As a Preceptor to a fourth-year pharmacy student on an experiential learning placement, was the experience what you expected? 

Yes, the experience was what I had been prepared for from the APPEL training. The tone of the placement was different from when I had intern pharmacists in the past, as I had to keep in mind the APPEL guidelines and ensure their ethos throughout the student placement. 

I briefed the team on the guidelines in advance of the placement, pointing out that the student was not going to be an additional member of staff, but supernumerary to the team. The student was here to experience practice and learn from us.   

I planned a thorough induction for the first day. This set the tone for the student and it gave them clear guidance and a plan of what they would be doing while they were with us. It gave the student a great start to the placement. It set out the simple things, such as lunch breaks, plus the more involved items, such as looking at a few behaviours from the Core Competency Framework to get started on. I feel that investing time in the induction was crucial to ensuring the success of the placement. 

Did you engage with any of the online resources and other supports offered by APPEL and if so, how did they support you in your role as a Preceptor?

I did the live training rather than the online training. I was aware that there were supports for me via the website, the APPEL office and the Practice Educators if I needed anything. I had a call from a Practice Educator, which I really appreciated, as it was good to touch base with someone on how things were going for me and my student. 

In what way has your role as a Preceptor supported your personal CPD?

When your student asks a question that you don’t know, the answer to that is you are both learning. You want to teach them the right way, so it makes you reflect more and think about everyday things and how you do them. For example, a conversation about inhaler techniques led us to identify that we needed to update our resources around inhaler technique, such as placebos.

What has the impact of having an experiential learning placement student had on your own practice, on your dispensary team and on your OTC team?

I felt it gave the dispensary team confidence, as they helped to train the student up on different aspects of the dispensary processes. Equally, the student had to complete the in-house OTC training programme, which the OTC staff supported the student with, giving them extra responsibility within their role. 

How did the student competency assessment support you as a Preceptor?
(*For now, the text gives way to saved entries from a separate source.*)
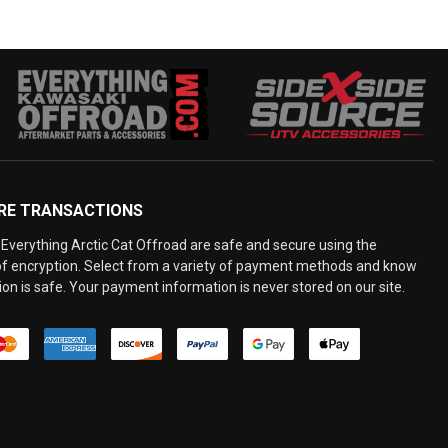
RE TRANSACTIONS
Everything Arctic Cat Offroad are safe and secure using the
 of encryption. Select from a variety of payment methods and know
on is safe. Your payment information is never stored on our site.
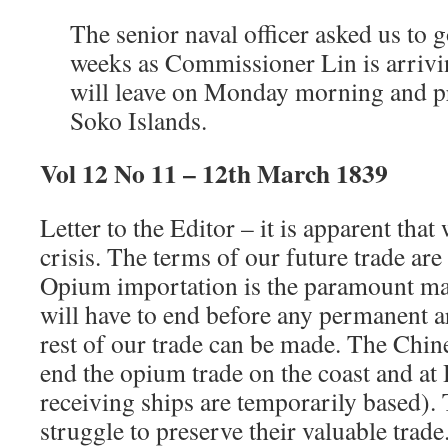
The senior naval officer asked us to 
weeks as Commissioner Lin is arrivi
will leave on Monday morning and pr
Soko Islands.
Vol 12 No 11 – 12th March 1839
Letter to the Editor – it is apparent tha
crisis. The terms of our future trade are 
Opium importation is the paramount matt
will have to end before any permanent a
rest of our trade can be made. The Chine
end the opium trade on the coast and a
receiving ships are temporarily based). 
struggle to preserve their valuable trade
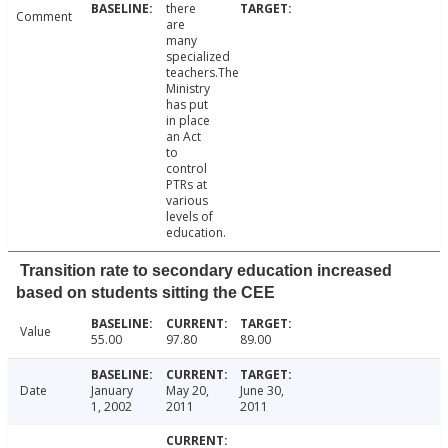
there
Comment
are
many
specialized
teachers.The
Ministry
has put
in place
an Act
to
control
PTRs at
various
levels of
education.
Transition rate to secondary education increased
based on students sitting the CEE
Value
55.00
97.80
89.00
Date
January
May 20,
June 30,
1, 2002
2011
2011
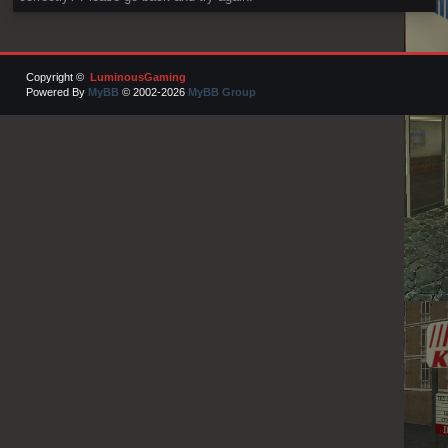
Copyright ©
LuminousGaming
Powered By
MyBB
© 2002-2026
MyBB Group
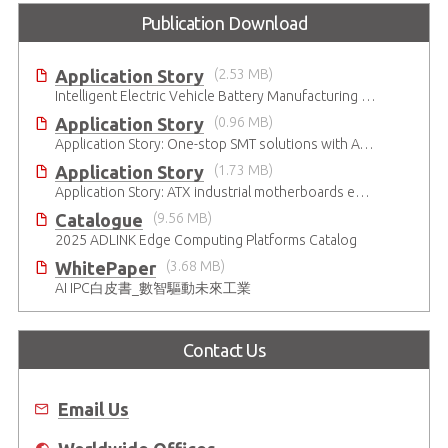
Publication Download
Application Story
(2.53 MB)
Intelligent Electric Vehicle Battery Manufacturing Solutions
Application Story
(0.96 MB)
Application Story: One-stop SMT solutions with ATX Industrial Motherboards
Application Story
(1.73 MB)
Application Story: ATX industrial motherboards empower various functions in the industrial automation solutions
Catalogue
(9.56 MB)
2025 ADLINK Edge Computing Platforms Catalog
WhitePaper
(3.68 MB)
AI IPC白皮書_數智驅動未來工業
Contact Us
Email Us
It helps focus your energies and supports the student’s training plan. I felt that the Level 3 requirement for the competency assessment was realistic for the stage of education and experience of the student, but it also set the expectations of the student.

On reflection, what are your thoughts of the experiential learning placements within the new integrated pharmacy programme? 

Getting real-life experience at an earlier stage in the course gives the student a better insight into the profession. 

Having the opportunity to avail of different placement settings, such as Role Emerging Practice, is very encouraging for students, as it broadens their horizons and options within the profession. It makes the undergraduate educational programme more relevant to practice.

I enjoyed the experience of being a Preceptor — it was overwhelmingly a positive experience.